As shown in Table 1, pineapple shell samples (65.75 mg GAE.g−1 dry weight) presented significantly higher levels (p < 0.05) of phenolic compounds than core (59.89 mg GAE.g−1 dry weight). Antioxidant capacity, determined by the three tested methods (DPPH, FRAP, and ABTS) was also higher in the shell samples.

3.1.2. Wounding Effect in Pineapple Shell and Core

As the main objective of the current work was to evaluate the use of mid-infrared spectroscopy to study the impact of abiotic stresses on the amount of bioactive compounds, wounded samples without thermal treatment, control samples, were analyzed for total phenolic compounds and antioxidant capacity using conventional methods. As shown in Table 1, the control samples after 8h (Ctr_8) and 24 h (Ctr_24) of storage time presented significantly higher (p < 0.05) levels of phenolic compounds than the initial control samples (Ctr_0). This indicates that storage time after cutting improves the synthesis of phenolic compounds. The same behavior was observed for antioxidant capacity, determined by the three tested methods (DPPH, FRAP, and ABTS). The enhancement of bioactive compounds in fresh and treated fruits by applying abiotic stresses (wounding, heat shock, UV irradiation, among others) has been reported previously by Heredia and Cisneros-Zevallos (2009). The wound-induced increase of phenolic compounds has been suggested to be due to phenylpropanoid pathway activation [13].

3.1.3. Thermal Treatment Effect in Pineapple Shell and Core

As shown in Table 1, thermal treatment for 15 min affected the total phenol content and antioxidant capacity of the samples. The samples heat-treated at 30 or 40 °C for 15 min (T30_15 and T40_15) showed significantly higher (p < 0.05) phenolic content and antioxidant capacity than control samples. The thermal treatment at 40 °C during 15 min (T40_15) seemed to be the treatment that promoted the highest synthesis of phenolic compounds.

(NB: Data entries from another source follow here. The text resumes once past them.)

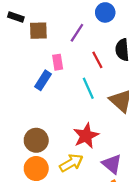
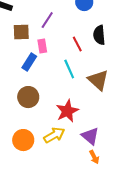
brown square: (38, 31) -> (21, 32), moved
purple line: (77, 33) -> (47, 20), moved
brown circle: (36, 140) -> (28, 97), moved

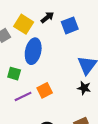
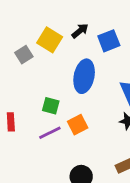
blue ellipse: (33, 51) -> (84, 76), moved
green square: (14, 74) -> (51, 106), moved

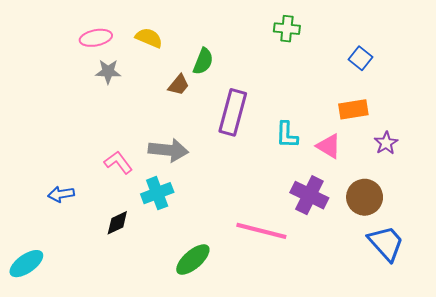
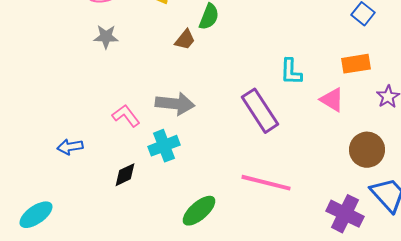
gray star: (108, 72) -> (106, 37), moved
purple rectangle: (233, 112) -> (260, 111), moved, turned -48
cyan L-shape: (287, 135) -> (291, 72), moved
purple cross: (309, 195) -> (345, 214), moved

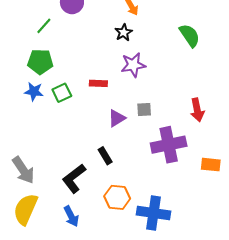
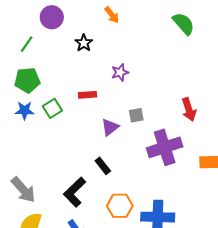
black star: (124, 32) -> (84, 43), moved
green semicircle: (190, 35) -> (184, 24), moved
purple star: (133, 65) -> (120, 72), size x0.7

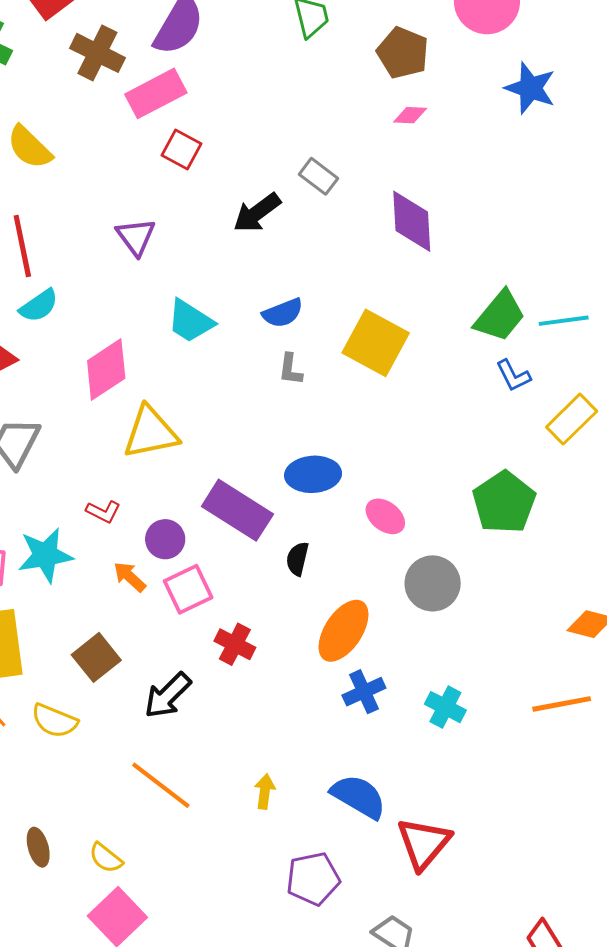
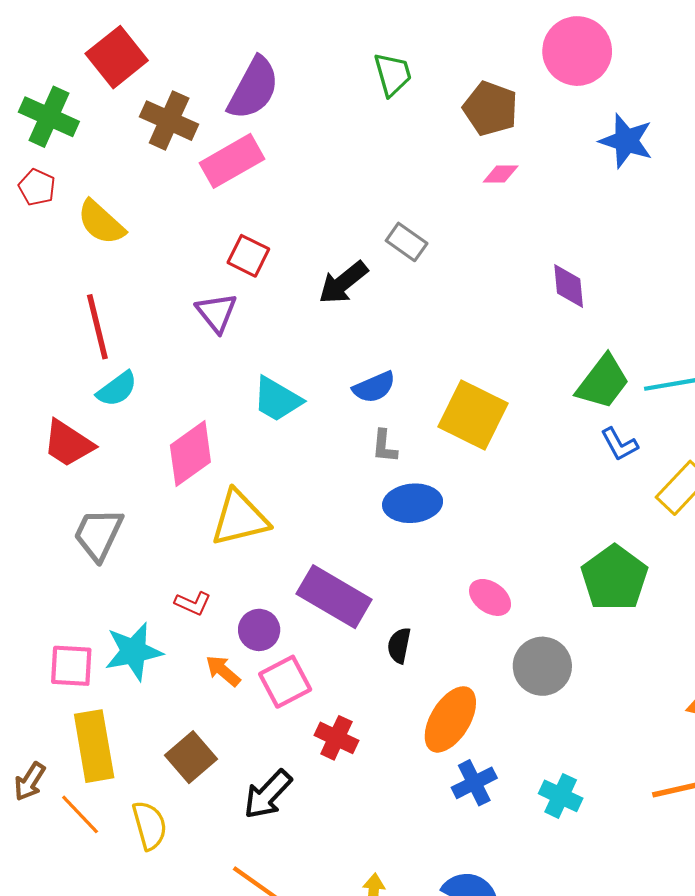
red square: (182, 150) -> (248, 256), moved
purple diamond: (412, 221) -> (569, 286), moved, size x0.7
blue ellipse: (313, 474) -> (413, 503), moved
yellow semicircle: (54, 721) -> (150, 825), turned -126

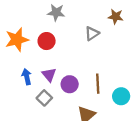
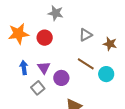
brown star: (116, 17) -> (110, 44), moved
brown line: (98, 84) -> (86, 64), moved, turned -60
cyan circle: (121, 96) -> (106, 74), moved

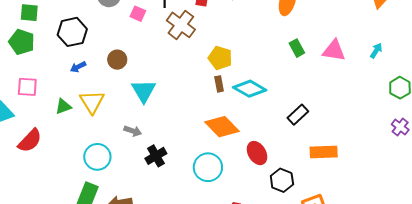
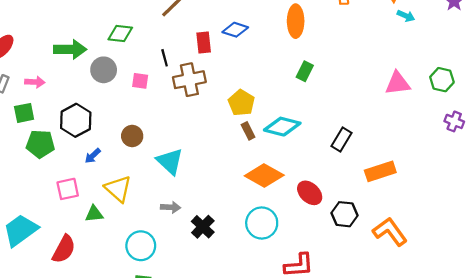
brown cross: (181, 25) -> (189, 80), turned -32
green pentagon: (22, 42) -> (40, 144), moved
green rectangle: (297, 48) -> (305, 71), moved, turned 72
pink triangle: (334, 51) -> (398, 83), moved
cyan arrow: (376, 51) -> (406, 16), moved, turned 98
yellow pentagon: (220, 58) -> (241, 103), turned 30
pink square: (27, 87) -> (68, 189), moved
green triangle: (63, 106) -> (94, 214), moved, turned 30

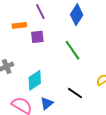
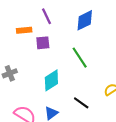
blue diamond: (77, 15) -> (85, 20), turned 30
cyan diamond: (35, 80) -> (51, 80), moved

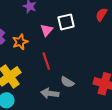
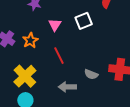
white square: (66, 22) -> (84, 21), moved
gray semicircle: (67, 82) -> (91, 74), moved

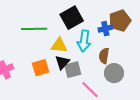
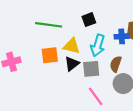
black square: (72, 18) -> (89, 20), size x0.6
orange square: (41, 68) -> (50, 55), moved
gray square: (73, 70) -> (91, 69), moved

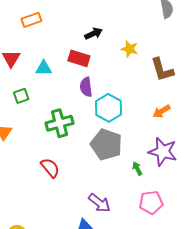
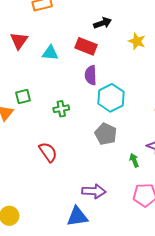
green square: (21, 96) -> (23, 97), moved
green cross: (60, 123) -> (61, 109), size x0.6
gray pentagon: (106, 145) -> (106, 134), size x0.7
purple arrow: (99, 203) -> (94, 191), turned -40

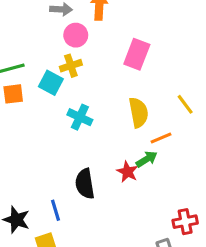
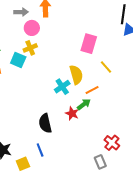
pink rectangle: (137, 54) -> (89, 44), moved
cyan cross: (80, 117) -> (62, 87), moved, turned 35
blue line: (56, 210) -> (40, 150), moved
red cross: (185, 222) -> (112, 143), turned -35

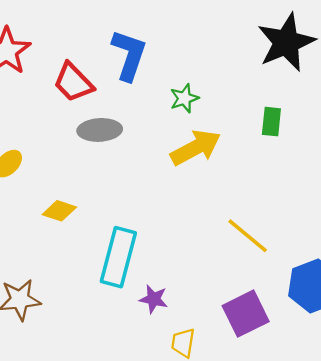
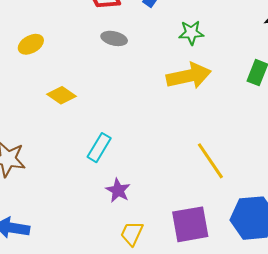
gray ellipse: (100, 130) -> (114, 38), size x0.7
cyan rectangle: (118, 257) -> (99, 148), size x0.6

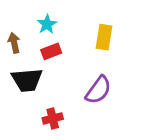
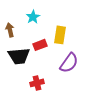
yellow rectangle: (104, 37) -> (60, 35), moved
red rectangle: (51, 51) -> (40, 45), moved

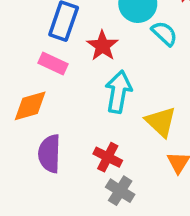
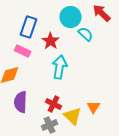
yellow triangle: (161, 122) -> (73, 116), moved
gray cross: (120, 191) -> (50, 125), moved, turned 35

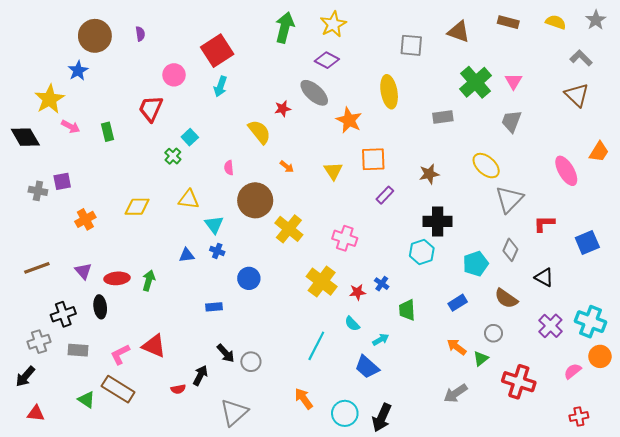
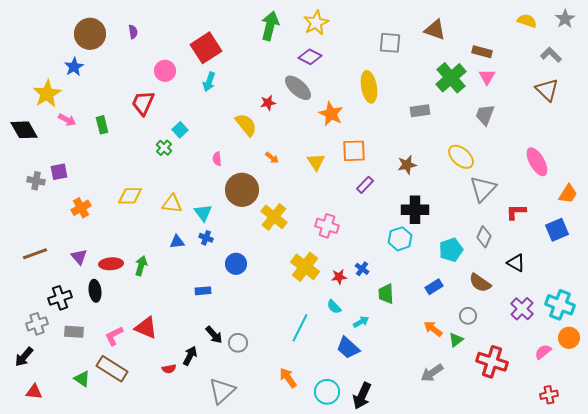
brown rectangle: (508, 22) -> (482, 52), moved
orange trapezoid: (599, 152) -> (568, 194), moved
yellow triangle: (189, 199) -> (172, 204), moved

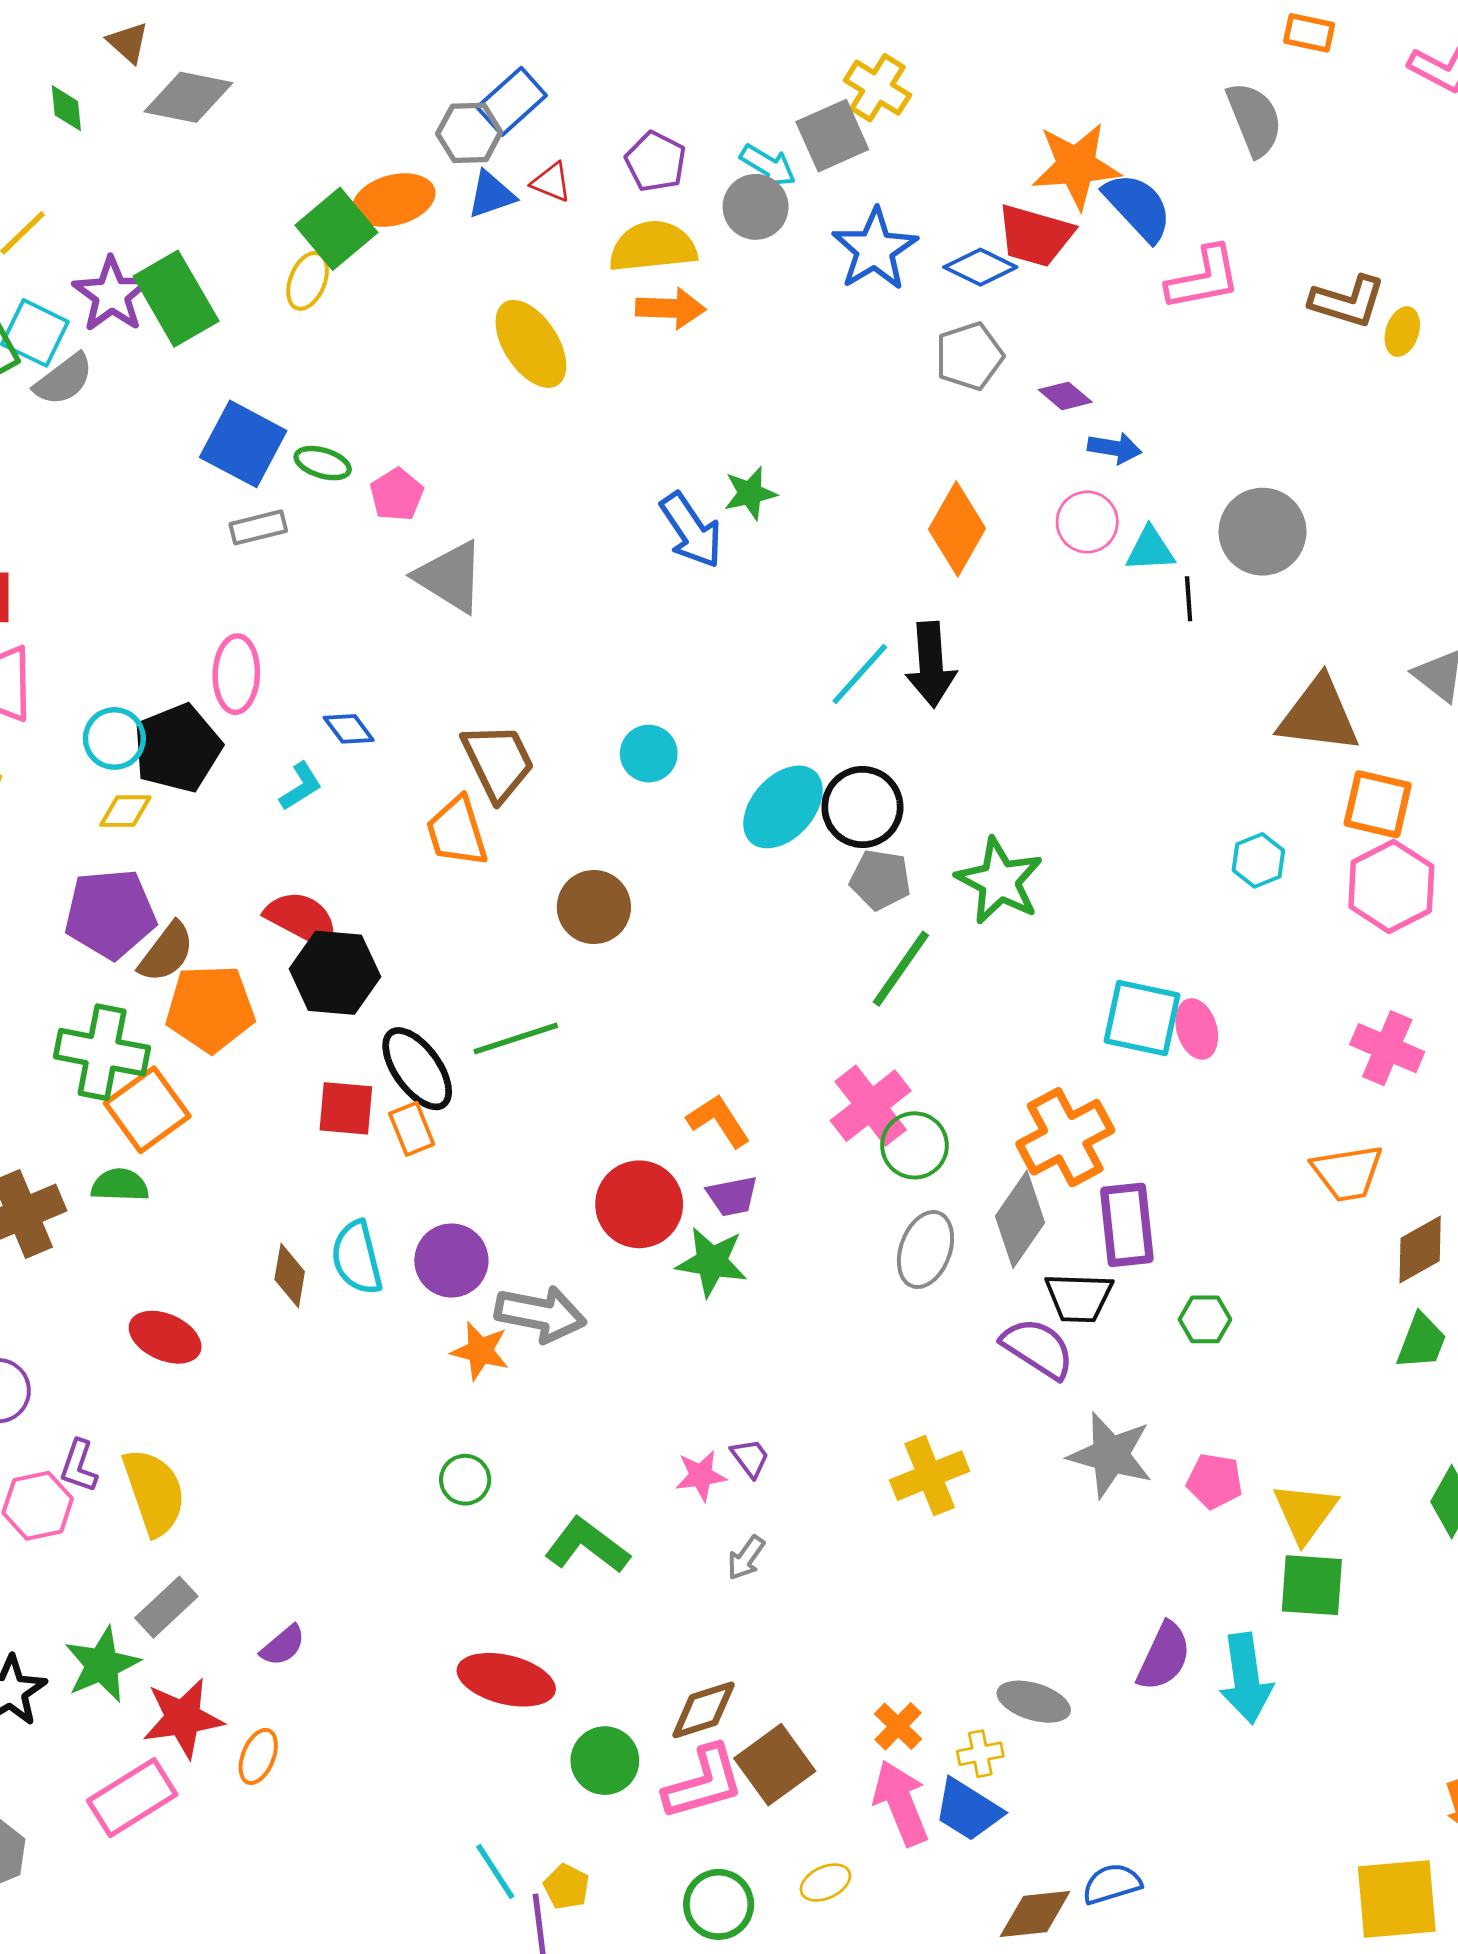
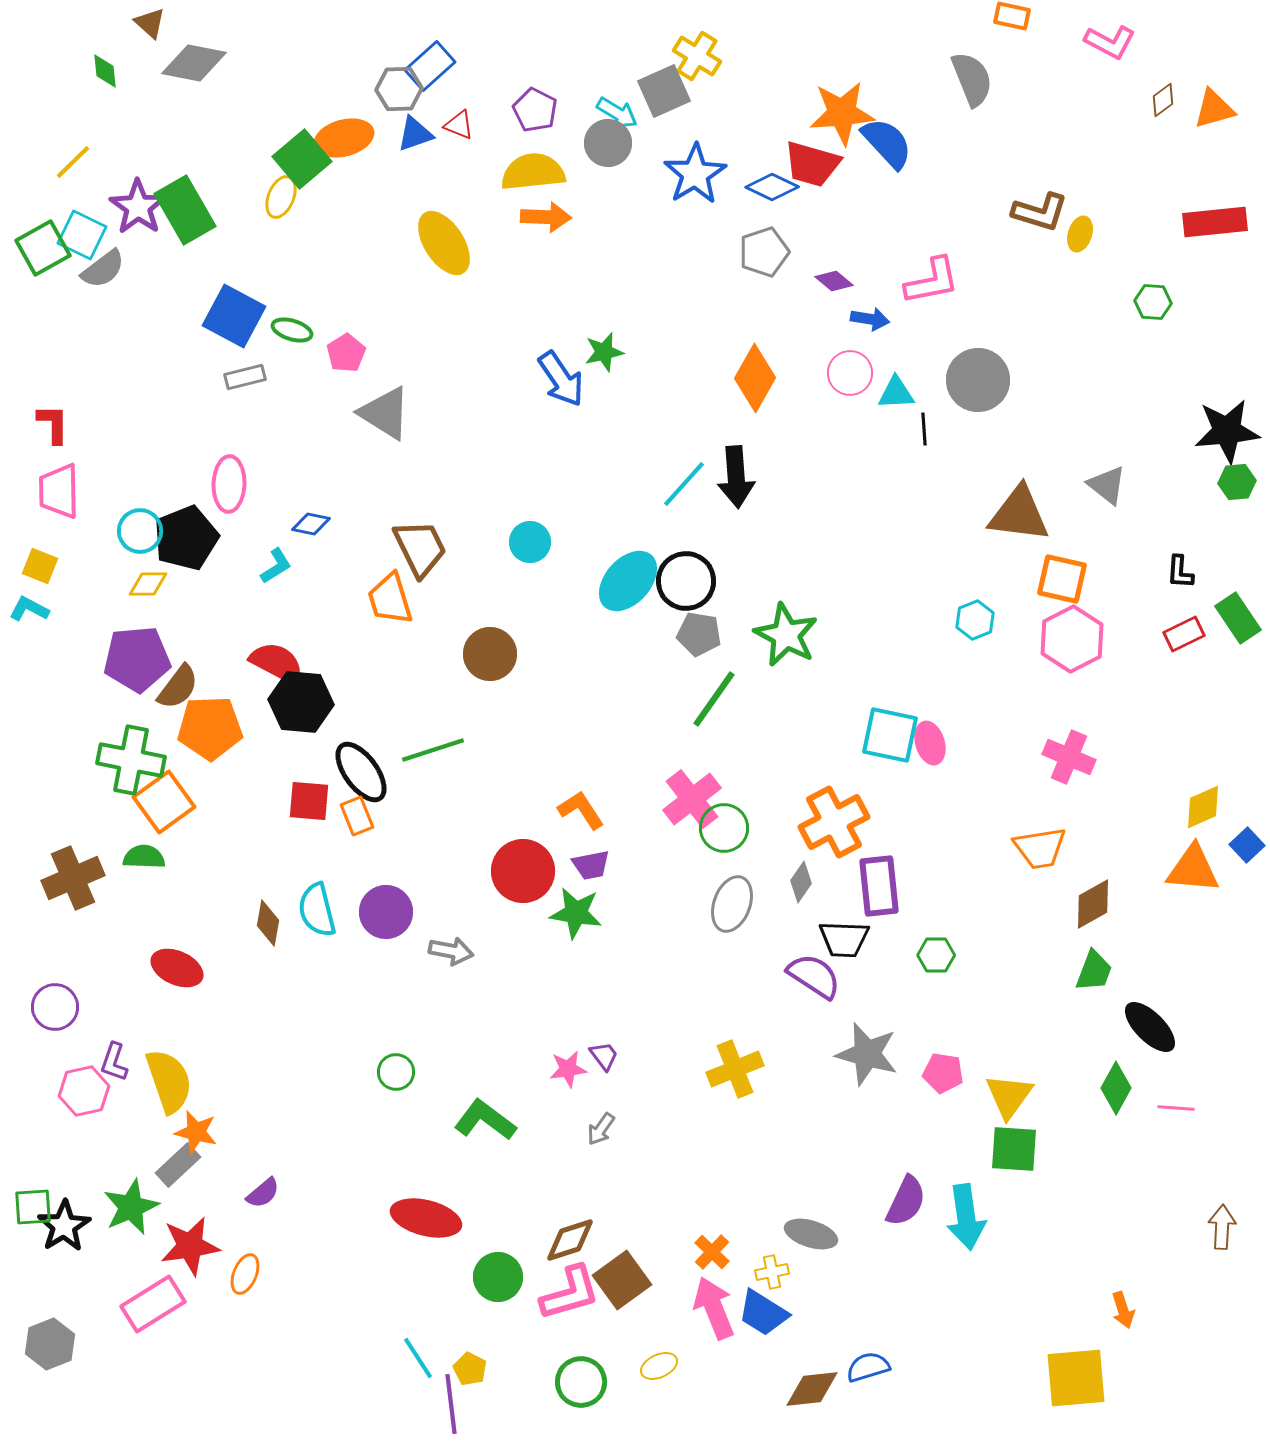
pink L-shape: (1204, 278) -> (932, 281), moved
blue diamond: (349, 729) -> (311, 524), turned -42
gray diamond: (1020, 1219) -> (801, 882), size x0.6
gray arrow: (540, 1314) -> (451, 951), size x0.7
orange star: (480, 1351) -> (196, 1132), moved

Results are not consistent as to which storage time after thermal treatment, 8 or 24 h, was more effective. The storage time studied was short, to verify more evident differences.
On the other hand, the thermal treatments at 50 °C (T50) showed lower phenolic compounds and antioxidant capacity for all storage times tested. This results indicates that the temperature was excessive and decreased phenylalanine-ammonia lyase (PAL) activity, which is in accordance with other authors [32].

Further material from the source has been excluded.